クラブワールドカップ(W杯)を制した世界王者マンチェスター・シティーが、アウェーでエバートンを相手に逆転勝利を収めた。

序盤から押し込みながら均衡を破れず、逆に前半29分にMFハリソンにクロスボールを押し込まれて先制点を許した。嫌な展開の中、流れを変えたのがイングランド代表MFフィル・フォーデン(23)だった。

後半8分、ペナルティーエリア外で横パスをつなぎながら相手ブロックのスキを狙う中で、右サイドのMFベルナルド・シウバのショートパスを内側で受けると、エリア外から豪快に右足を振り抜いた。

シュートはニアサイド、右ポスト際のゴールへ低い弾道で突き刺さり、1-1の同点とした。フォーデンにとっては今季リーグ5点目となった。

追いつけば、後は勝ち越し点は時間の問題だった。後半17分、DFアケがシュートを放つと、エバートンMFオナナの手に当たりハンドの反則。同19分、FWアルバレスがこのPKを冷静に決めて2-1とリードした。
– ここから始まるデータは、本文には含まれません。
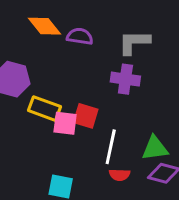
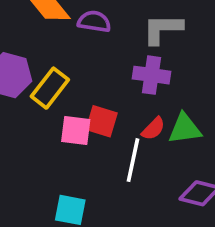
yellow rectangle: (44, 109) -> (50, 88), moved, turned -72
green triangle: (155, 148) -> (185, 129), moved
red semicircle: (120, 175) -> (153, 129), moved, turned -48

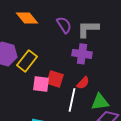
purple semicircle: (94, 21) -> (64, 25), moved, turned 48
green triangle: (185, 129) -> (100, 102), moved

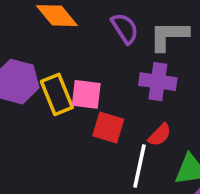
yellow rectangle: (27, 61) -> (57, 94), turned -60
pink square: (41, 84) -> (86, 94), moved

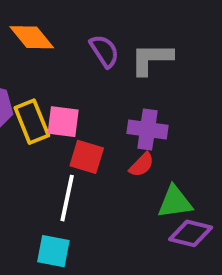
purple cross: (158, 82) -> (148, 129), moved
white line: (139, 166) -> (67, 198), moved

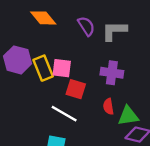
red semicircle: (142, 165) -> (108, 107), moved, turned 126
white line: (67, 198) -> (64, 114), turned -72

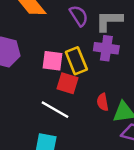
yellow rectangle: (43, 68) -> (76, 61), moved
purple cross: (112, 73) -> (106, 48), moved

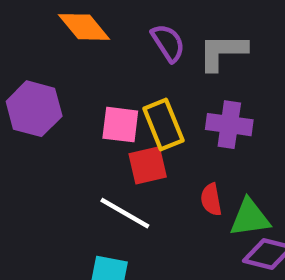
purple cross: (106, 48) -> (229, 125), moved
red square: (68, 83) -> (148, 165), turned -30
さらに後半41分、エバートンGKピックフォードにアルバレスがプレスをかけ、クリアボールを足に当てて軌道を変える。これを拾ったベルナルド・シウバがペナルティーエリア右角から無人のゴールに流し込み、追加点を奪った。

クラブW杯のサウジアラビアから戻り、移動を挟んだ難しい状況でしっかり勝ち点3を手にした。

フォーデンは「ここまで来るのはとても大変だったし、エバートンも好調(直近5試合は4勝1敗)だったので、簡単な試合じゃなかった。監督(グアルディオラ)はワールドチャンピオンのバッジは(ここでは)何の役にも立たないと言った。我々は後半、自分たちを奮い立たせなければならなかった。相手のプレッシャーをうまくかわし、この結果をうれしく思う。自分のゴールが決まり試合を振り出しに戻ったことで、試合に勝つための力を与えてくれた」と喜びを口にした。

1試合消化の少ないマンチェスターCはこの勝利で首位リバプールとの勝ち点差を5とし、5位に付けている。